I knew I was “different” from the time I was a small child. But I learned that being different growing up in the early 50’s resulted in a lot of pain, physical and emotional pain. So, I learned to sublimate my true self and get on with life.
And I was successful if you gauge success by being able to fit in and do quite well on most metrics. I had a good job, was successful professionally, had a great traditional family, at least until I could no longer deny who I really was.
Then, all that disappeared very quickly. When I came out to my wife in the late 1990’s, there was no successful role model I could show her to try to convince her to stick with our marriage. So, it collapsed and that led to my career collapsing as well.
There is no doubt, the loss of my job and financial stability hurt my wife and daughter immensely. Still, I had been the primary provider for much of our marriage and our lifestyle was considered lower upper class at the worse.
After our marriage ended, my ex became extremely angry toward me and that resulted in my relationship with my daughter degrading quickly. For the 20 years since our divorce, my ex has effectively blocked me from having a meaningful relationship with my daughter. And now with my granddaughter as well. I will not bore you with the details, but I can count the number of times I have been with my granddaughter on my fingers. And the number of times I have been physically near my daughter these twenty years averages less than twice per year.
Last year, my daughter and son-in-law broke up and divorced. Because my son-in-law has been the bridge between my daughter and myself, I was shaken severely. I thought I would lose all connection with my daughter and granddaughter. So I decided to move down to Florida to get closer in the hope that I would be fortunate enough to be “available” when an opportunity arose.
Sadly, it is not working out that way. In the two months I have been living just a few miles away, I have seen my daughter exactly twice. I have not seen my granddaughter at all, save on Facebook.
But I see on Facebook that my ex and her husband are often with them, especially for those important childhood events.

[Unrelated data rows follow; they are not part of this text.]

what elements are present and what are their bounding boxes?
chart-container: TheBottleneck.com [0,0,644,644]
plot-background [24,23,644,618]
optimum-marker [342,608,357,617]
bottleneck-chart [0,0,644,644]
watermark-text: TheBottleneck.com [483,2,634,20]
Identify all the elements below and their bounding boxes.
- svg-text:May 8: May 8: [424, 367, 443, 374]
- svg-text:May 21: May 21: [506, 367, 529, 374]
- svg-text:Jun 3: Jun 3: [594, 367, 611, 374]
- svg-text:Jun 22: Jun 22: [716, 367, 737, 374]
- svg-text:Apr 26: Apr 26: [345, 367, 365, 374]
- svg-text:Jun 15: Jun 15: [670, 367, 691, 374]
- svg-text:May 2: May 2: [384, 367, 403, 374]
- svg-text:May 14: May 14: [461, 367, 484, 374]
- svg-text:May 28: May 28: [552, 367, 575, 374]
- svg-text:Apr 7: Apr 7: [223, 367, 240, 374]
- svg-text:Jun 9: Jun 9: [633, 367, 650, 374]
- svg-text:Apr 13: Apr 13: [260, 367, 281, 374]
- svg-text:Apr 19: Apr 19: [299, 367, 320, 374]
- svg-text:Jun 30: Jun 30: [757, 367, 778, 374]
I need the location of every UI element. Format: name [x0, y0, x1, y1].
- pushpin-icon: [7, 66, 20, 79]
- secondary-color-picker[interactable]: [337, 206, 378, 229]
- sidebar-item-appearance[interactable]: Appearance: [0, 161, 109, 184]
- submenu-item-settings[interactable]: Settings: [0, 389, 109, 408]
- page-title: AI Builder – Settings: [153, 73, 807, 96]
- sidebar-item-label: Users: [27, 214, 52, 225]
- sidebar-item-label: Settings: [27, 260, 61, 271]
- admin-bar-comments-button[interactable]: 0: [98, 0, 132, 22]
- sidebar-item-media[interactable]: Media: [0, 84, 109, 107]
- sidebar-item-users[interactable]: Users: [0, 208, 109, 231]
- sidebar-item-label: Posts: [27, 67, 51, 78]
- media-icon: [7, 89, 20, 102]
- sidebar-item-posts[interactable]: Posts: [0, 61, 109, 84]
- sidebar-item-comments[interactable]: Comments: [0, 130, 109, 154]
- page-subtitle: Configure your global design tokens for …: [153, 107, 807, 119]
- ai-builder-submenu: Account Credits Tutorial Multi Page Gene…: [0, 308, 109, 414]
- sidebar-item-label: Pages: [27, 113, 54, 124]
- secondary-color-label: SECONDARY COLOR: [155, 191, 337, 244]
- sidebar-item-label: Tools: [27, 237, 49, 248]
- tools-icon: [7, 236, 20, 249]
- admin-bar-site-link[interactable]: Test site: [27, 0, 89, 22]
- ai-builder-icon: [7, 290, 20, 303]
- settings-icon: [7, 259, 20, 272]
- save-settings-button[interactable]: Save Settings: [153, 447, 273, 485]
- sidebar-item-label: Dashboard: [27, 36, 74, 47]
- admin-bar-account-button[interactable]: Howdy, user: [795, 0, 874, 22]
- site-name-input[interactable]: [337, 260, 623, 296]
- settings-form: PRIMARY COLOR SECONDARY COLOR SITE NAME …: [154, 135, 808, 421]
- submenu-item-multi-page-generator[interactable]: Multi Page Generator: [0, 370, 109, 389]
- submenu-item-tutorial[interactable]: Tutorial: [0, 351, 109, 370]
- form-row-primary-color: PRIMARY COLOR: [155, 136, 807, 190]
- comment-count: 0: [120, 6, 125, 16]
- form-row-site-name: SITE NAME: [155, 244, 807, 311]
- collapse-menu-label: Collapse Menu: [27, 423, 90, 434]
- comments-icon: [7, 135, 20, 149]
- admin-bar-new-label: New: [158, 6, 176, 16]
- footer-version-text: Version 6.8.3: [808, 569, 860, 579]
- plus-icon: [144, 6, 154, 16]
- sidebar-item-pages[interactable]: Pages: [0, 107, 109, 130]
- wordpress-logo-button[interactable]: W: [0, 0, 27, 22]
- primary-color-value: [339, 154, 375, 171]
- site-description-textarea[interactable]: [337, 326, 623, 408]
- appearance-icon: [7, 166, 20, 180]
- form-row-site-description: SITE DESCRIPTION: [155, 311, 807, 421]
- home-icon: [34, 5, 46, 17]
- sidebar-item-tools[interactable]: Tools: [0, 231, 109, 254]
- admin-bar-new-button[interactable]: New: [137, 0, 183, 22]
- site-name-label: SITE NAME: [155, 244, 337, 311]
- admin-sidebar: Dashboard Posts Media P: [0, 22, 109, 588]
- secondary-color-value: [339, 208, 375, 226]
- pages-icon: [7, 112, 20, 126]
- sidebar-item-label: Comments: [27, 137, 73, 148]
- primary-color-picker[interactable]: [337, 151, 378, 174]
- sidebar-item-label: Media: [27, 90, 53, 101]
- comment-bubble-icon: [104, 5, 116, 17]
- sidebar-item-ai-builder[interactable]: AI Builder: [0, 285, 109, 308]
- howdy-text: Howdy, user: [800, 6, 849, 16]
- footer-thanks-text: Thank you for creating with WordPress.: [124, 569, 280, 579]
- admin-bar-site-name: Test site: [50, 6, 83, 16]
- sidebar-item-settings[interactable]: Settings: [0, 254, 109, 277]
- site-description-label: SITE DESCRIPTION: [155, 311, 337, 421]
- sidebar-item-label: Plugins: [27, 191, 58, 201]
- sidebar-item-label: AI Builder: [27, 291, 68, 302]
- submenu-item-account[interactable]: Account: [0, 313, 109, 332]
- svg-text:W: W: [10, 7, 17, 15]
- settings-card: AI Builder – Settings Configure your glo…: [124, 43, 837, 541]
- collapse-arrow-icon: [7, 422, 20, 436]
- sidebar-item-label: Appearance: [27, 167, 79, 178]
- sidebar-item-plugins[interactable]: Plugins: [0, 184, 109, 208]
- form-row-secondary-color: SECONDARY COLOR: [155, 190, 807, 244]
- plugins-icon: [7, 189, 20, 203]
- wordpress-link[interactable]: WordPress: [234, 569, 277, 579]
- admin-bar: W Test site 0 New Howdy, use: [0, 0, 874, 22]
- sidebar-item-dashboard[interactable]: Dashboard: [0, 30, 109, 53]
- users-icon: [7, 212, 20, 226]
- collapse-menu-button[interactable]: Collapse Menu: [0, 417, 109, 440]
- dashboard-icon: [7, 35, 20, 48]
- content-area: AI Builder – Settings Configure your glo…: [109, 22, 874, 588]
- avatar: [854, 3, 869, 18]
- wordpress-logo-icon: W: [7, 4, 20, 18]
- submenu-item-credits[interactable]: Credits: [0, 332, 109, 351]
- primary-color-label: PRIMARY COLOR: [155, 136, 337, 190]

Because my ex still has so much hate for me, I will never be able to develop a true relationship with my granddaughter at long as my ex is in the picture. And I do hope she is around a long time for my daughter’s sake.
So, I wonder what I accomplished by moving to a place where I know no one. Instead of lessening the pain of not being included, being physically close has eliminated my ability to rationalize and excuse because I was “so far away.”